Tuesday, 10 January 2012
Did you know that renting a car with a debit card will hurt your credit rating? I didn't. So will closing a credit card that has a zero balance.
At least that's what AARP tells me and for now, I'm taking their word for it. But let me back up for a moment.
As a lot of people reading this blog know from personal experience, barring the unlikely event of winning the lottery or receiving some other kind of unexpected windfall, what money you've got right now in retirement, is pretty much what you're always going to have.
According to the U.S. Census Bureau, the median annual income for people 65 and older in 2010 was $31,408, down 1.5 percent from the previous year. So the average elder is losing ground financially – a slow bleed - and a reason to be careful with one's credit score.
[Tangential relevance to this post but definitely worth knowing: “For more than half (55 percent) of elder beneficiaries, Social Security provides the majority of their cash income. For one-quarter (26 percent) it provides nearly all (more than 90 percent) of their income. For 15 percent of elderly beneficiaries, Social Security is the sole source of retirement income.”]
My income is about 20 percent of what I was earning when I retired. I do fine, I'm not deprived but there isn't a whole lot of wiggle room. So without being fanatical or obsessive I keep watch on my income and outgo.

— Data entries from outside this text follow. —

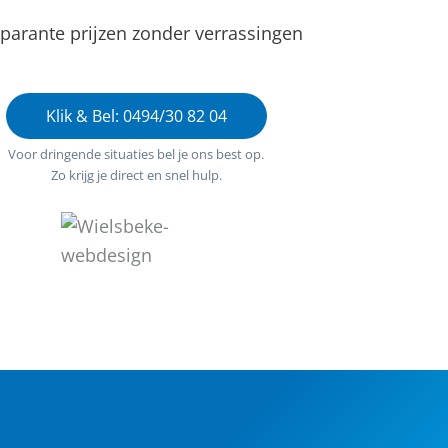
parante prijzen zonder verrassingen
Klik & Bel: 0494/30 82 04
Voor dringende situaties bel je ons best op.
Zo krijg je direct en snel hulp.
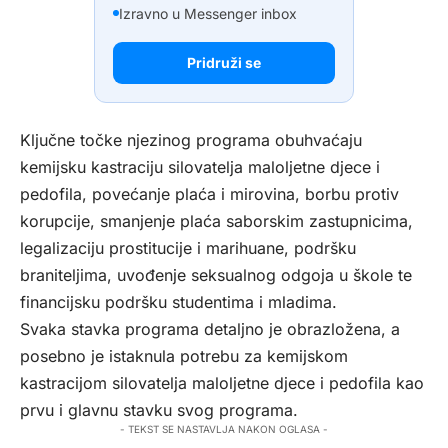
Izravno u Messenger inbox
Pridruži se
Ključne točke njezinog programa obuhvaćaju
kemijsku kastraciju silovatelja maloljetne djece i
pedofila, povećanje plaća i mirovina, borbu protiv
korupcije, smanjenje plaća saborskim zastupnicima,
legalizaciju prostitucije i marihuane, podršku
braniteljima, uvođenje seksualnog odgoja u škole te
financijsku podršku studentima i mladima.
Svaka stavka programa detaljno je obrazložena, a
posebno je istaknula potrebu za kemijskom
kastracijom silovatelja maloljetne djece i pedofila kao
prvu i glavnu stavku svog programa.
- TEKST SE NASTAVLJA NAKON OGLASA -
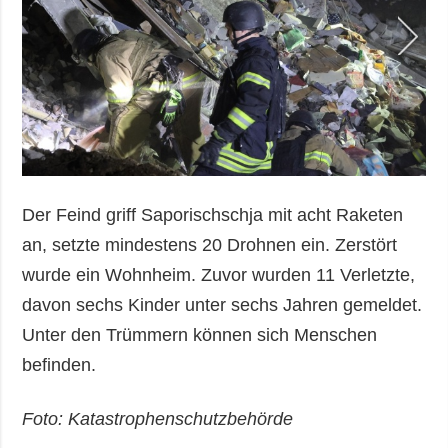
Der Feind griff Saporischschja mit acht Raketen
an, setzte mindestens 20 Drohnen ein. Zerstört
wurde ein Wohnheim. Zuvor wurden 11 Verletzte,
davon sechs Kinder unter sechs Jahren gemeldet.
Unter den Trümmern können sich Menschen
befinden.
Foto: Katastrophenschutzbehörde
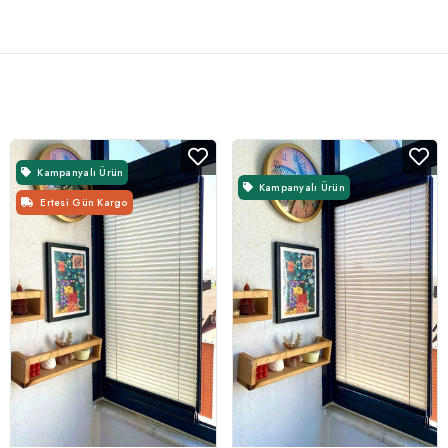
Kampanyalı Ürün
Kampanyalı Ürün
Ertesi Gün Kargo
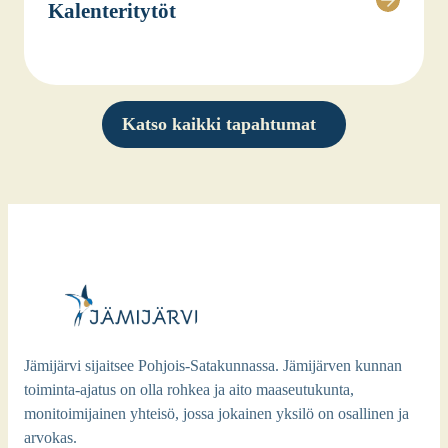
Kalen­te­ri­ty­töt
Katso kaikki tapahtumat
Jämijärvi sijaitsee Pohjois-Satakunnassa. Jämijärven kunnan
toiminta-ajatus on olla rohkea ja aito maaseutukunta,
monitoimijainen yhteisö, jossa jokainen yksilö on osallinen ja
arvokas.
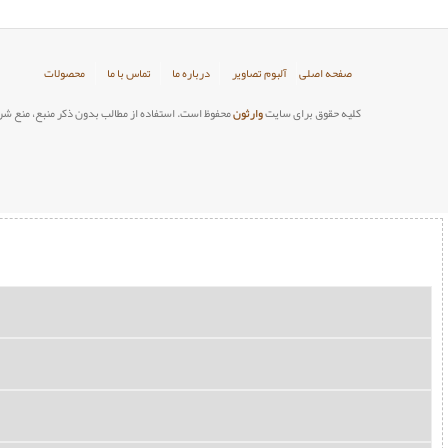
صفحه اصلی
آلبوم تصاویر
درباره ما
تماس با ما
محصولات
کلیه حقوق برای سایت
وارثون
محفوظ است. استفاده از مطالب بدون ذکر منبع، منع شر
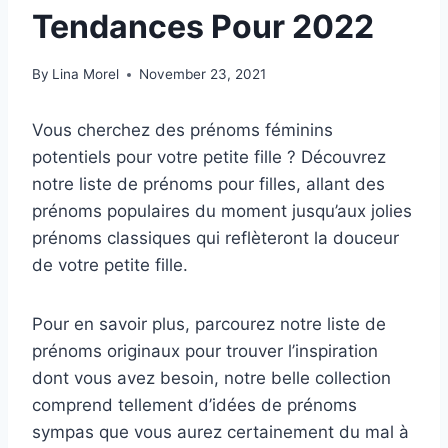
Tendances Pour 2022
By
Lina Morel
November 23, 2021
Vous cherchez des prénoms féminins
potentiels pour votre petite fille ? Découvrez
notre liste de prénoms pour filles, allant des
prénoms populaires du moment jusqu’aux jolies
prénoms classiques qui reflèteront la douceur
de votre petite fille.
Pour en savoir plus, parcourez notre liste de
prénoms originaux pour trouver l’inspiration
dont vous avez besoin, notre belle collection
comprend tellement d’idées de prénoms
sympas que vous aurez certainement du mal à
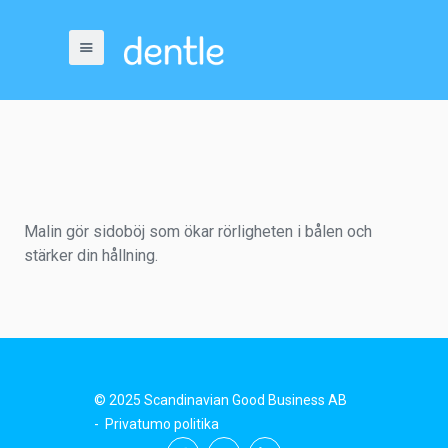
Malin gör sidoböj som ökar rörligheten i bålen och
stärker din hållning.
© 2025 Scandinavian Good Business AB
-
Privatumo politika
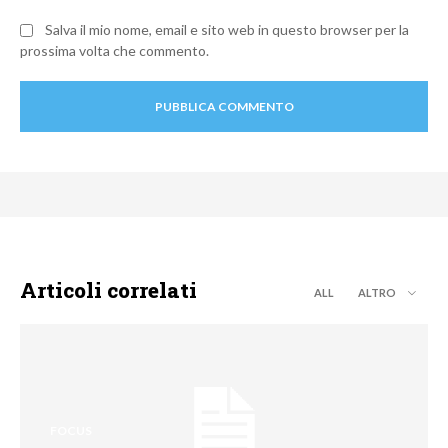
Salva il mio nome, email e sito web in questo browser per la
prossima volta che commento.
Articoli correlati
ALL
ALTRO
FOCUS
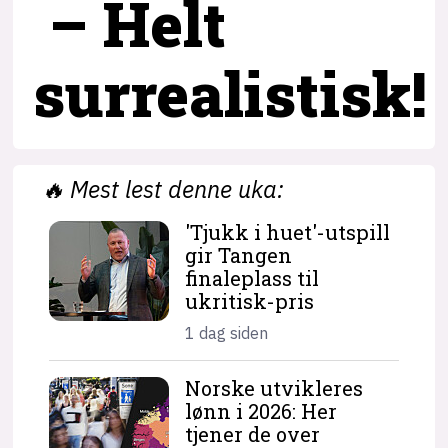
– Helt
surrealistisk!
🔥
Mest lest denne uka:
'Tjukk i huet'-utspill
gir Tangen
finaleplass til
ukritisk-pris
1 dag siden
Norske utvikleres
lønn i 2026: Her
tjener de over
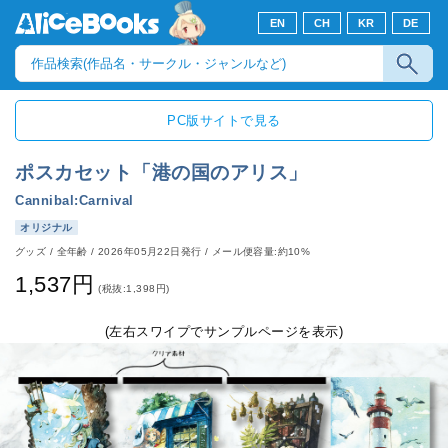
EN
CH
KR
DE
PC版サイトで見る
ポスカセット「港の国のアリス」
Cannibal:Carnival
オリジナル
グッズ
/
全年齢
/
2026年05月22日発行
/ メール便容量:約10%
1,537円
(税抜:1,398円)
(左右スワイプでサンプルページを表示)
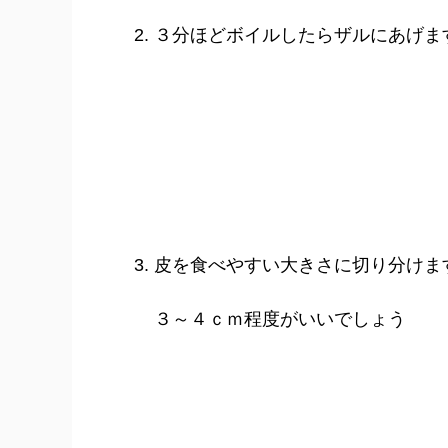
３分ほどボイルしたらザルにあげま
皮を食べやすい大きさに切り分けま
３～４ｃｍ程度がいいでしょう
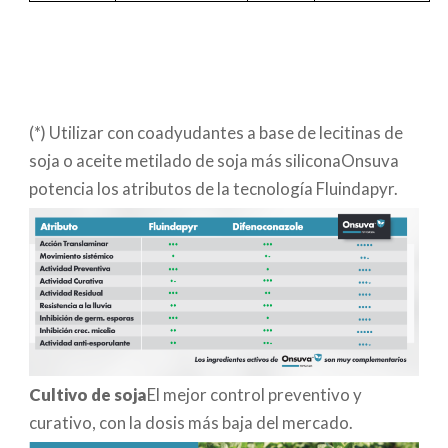
(*) Utilizar con coadyudantes a base de lecitinas de
soja o aceite metilado de soja más siliconaOnsuva
potencia los atributos de la tecnología Fluindapyr.
Cultivo de soja
El mejor control preventivo y
curativo, con la dosis más baja del mercado.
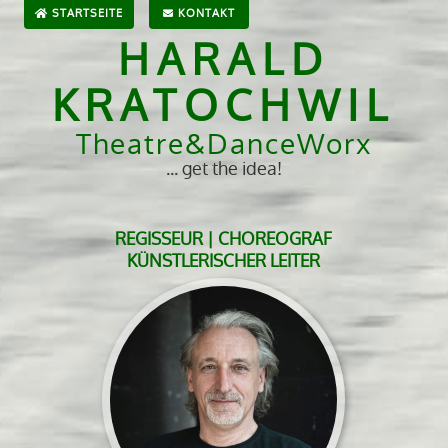
STARTSEITE
KONTAKT
HARALD
KRATOCHWIL
Theatre&DanceWorx
... get the idea!
REGISSEUR | CHOREOGRAF
KÜNSTLERISCHER LEITER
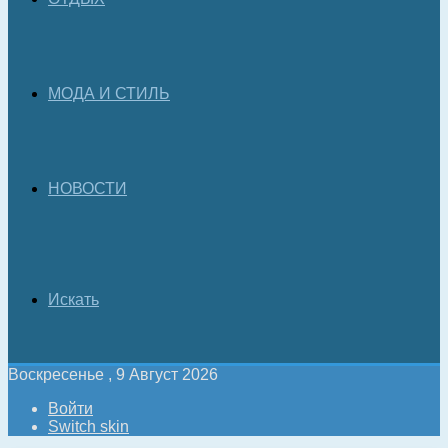
МОДА И СТИЛЬ
НОВОСТИ
Искать
Воскресенье , 9 Август 2026
Войти
Switch skin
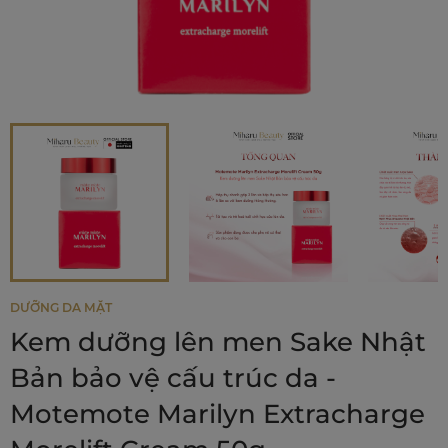
DƯỠNG DA MẶT
Kem dưỡng lên men Sake Nhật
Bản bảo vệ cấu trúc da -
Motemote Marilyn Extracharge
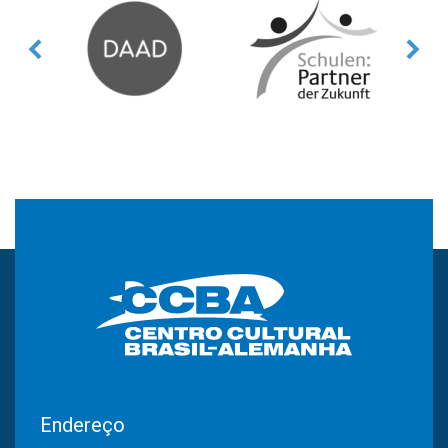
Endereço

First, I don't own a debit card because, old fashioned or not, it's too easy to lose track of the checking account balance when there are many small deductions. By using cash for all but a few conveniences such as gassing up the car and online purchases, and budgeting only a certain amount of cash per week, I always have a sense of how much money is available by glancing in my wallet.
I also have a personal limit on how much I can charge on my credit card each month. There are some automatically charged subscriptions that don't amount to much and well, you know how it goes - there's always something that brings that balance up to the limit I set and, sometimes, goes over but not dramatically.
A long time ago, when I was very young – under 20 – and on my own for the first time, I let myself get so deeply in debt that it took two years to pay off.
Two years in my upper teens (I'm sure you recall how that amount of time feels like a century to an 18-year-old) when there was hardly a dime for myself above rent, transportation to and from work and food. I swore I'd never let that happen again.
And I did not - except for an emergency hospital stay of 10 days when I was between jobs and between health coverage.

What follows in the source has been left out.